Una vuelta. Dos. El sol frío en la nuca. Tres. Mi lengua se sentía como una piedra dentro de la boca. Cuatro. Un empujón en el hombro me hizo perder la línea y casi caigo, pero clavé el pie y sobreviví por terquedad. Cinco. Ryan apareció en mi flanco cuando bajé los brazos medio segundo para secarme el sudor con el antebrazo. Me barrió. La cal me raspó la mejilla viva. Risas sueltas. Aplausos aislados. Me puse de pie. Seguí. Seis. Siete. Otra caída. Ocho. Nueve. Diez.
—Alto —dijo Wolfe.
Me quedé quieto con el pecho en llamas. El mundo no se tambaleaba porque yo me hubiera detenido; se tambaleaba porque todo seguía girando a su alrededor. Quise arrancarme el chaleco. No lo hice. Aprendí la lección básica: sin permiso, nada.
Wolfe dio dos pasos. Muchos oídos se inclinaron como si fueran oídos de hierba. Habló con un tono que no necesitó subir para imponerse.
—Ashford —dijo—. Hoy te quedarás en los dormitorios del instituto. Vuelve acá mañana a las seis. Solo.
La palabra solo cayó en mi estómago como hielo, se sintió más pesado que el hecho de que no pudiese volver a casa; aunque, pensándolo bien, quizás era mejor así… no tendría que lidiar con mi padre esta noche. No supe si era una invitación o una trampa. Tampoco importó. A cada lado, pude sentir cómo el silencio de los testigos se convertía en otra cosa: complicidad. No por maldad. Por costumbre. Testigos que miran. Testigos que no hacen nada. Testigos que vuelven a su vida cuando termina el espectáculo.
Vi a Naya cruzarse de brazos, alistar un comentario que no dijo. Vi a Iris morderse el labio. Vi a dos alfas intercambiar una mirada rápida.
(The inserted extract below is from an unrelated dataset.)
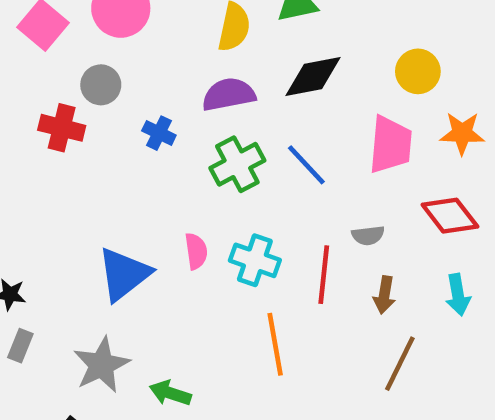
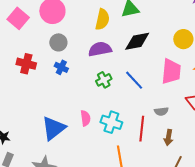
gray circle: (101, 85) -> (58, 42), moved
blue cross: (159, 133) -> (61, 67), moved
green cross: (237, 164) -> (104, 80), size x0.7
Y, por un segundo, vi a Ethan apretar la mandíbula, como si estuviera masticando una palabra que eligió no pronunciar.
—Disuelto —anunció Wolfe, y las filas empezaron a desarmarse.
Yo me quedé plantado en el centro medio segundo más, recogiendo mis pedazos invisibles del suelo. Entonces escuché pasos a mi espalda.
—Ashford —la voz fue baja, cercana.
Me giré. Ethan. No había sonrisa esta vez.
—No faltes mañana —dijo—. Y ven con hielo al dormitorio esta noche. Te explicaré cómo respirar entre vueltas.
Asentí. No sabía si quería su ayuda o si odiaba necesitarla. Pero asentí.
Ese día, el instituto se acostumbró a mi pómulo morado como uno se acostumbra al mobiliario: con indiferencia útil. En el comedor, encontré una mesa en el extremo, lejos de las voces que suenan siempre iguales. Comí a bocados lentos, intentando que la mandíbula no protestara. Desde la mesa de alfas, el brillo de una hebilla me avisó de que alguien me miraba; no levanté la vista para comprobar quién.
De camino al dormitorio, el pasillo olía a limpiador cítrico. El eco de mis pasos me hizo sentir como si caminara en una pecera. Me habían asignado una habitación vieja y descuidada, claramente a nadie le importaba si el omega dormía en una cama, en el piso o en el cuarto de basura. Traté de no darle importancia tampoco, pero ver la cama oxidada y sentir el aire viciado por la falta de uso de aquel cuarto, hizo que mi estómago se encogiera.
Pero no podía hacer nada más que aceptar mi “destino”. Cuando cerré la puerta, el silencio se expandió hasta tocar el techo.
Pensé en la palabra de ayer. “Patético”. Pensé en la de hoy. “Solo”. Las dos se quedaron anudadas en el mismo punto de mi garganta, tirando cada una para su lado. Comencé a contar respiraciones como Chloe me había enseñado. Una. Dos. Tres.
Entonces, el pasillo volvió a crujir. Pasos. Tranquilos, medidos. Recorrían el pasillo como si no tuvieran prisa porque sabían a dónde iban. Se detuvieron frente a mi puerta. Sentí el sudor frío recorrer mi cuerpo, sabía que esta vez no sería Chloe y, aunque no tenía que preocuparme porque fuese mi padre, la incertidumbre de no saber quién era se sentía peor que la certeza de que fuese él.
El pomo se movió apenas y el clic metálico fue idéntico al de la noche anterior.
Contuve la respiración.
La manija giró un centímetro.
Y la puerta comenzó a abrirse.
—Te dije que trajeras hielo, Miles — dijo una voz del otro lado al verme sentado en la cama.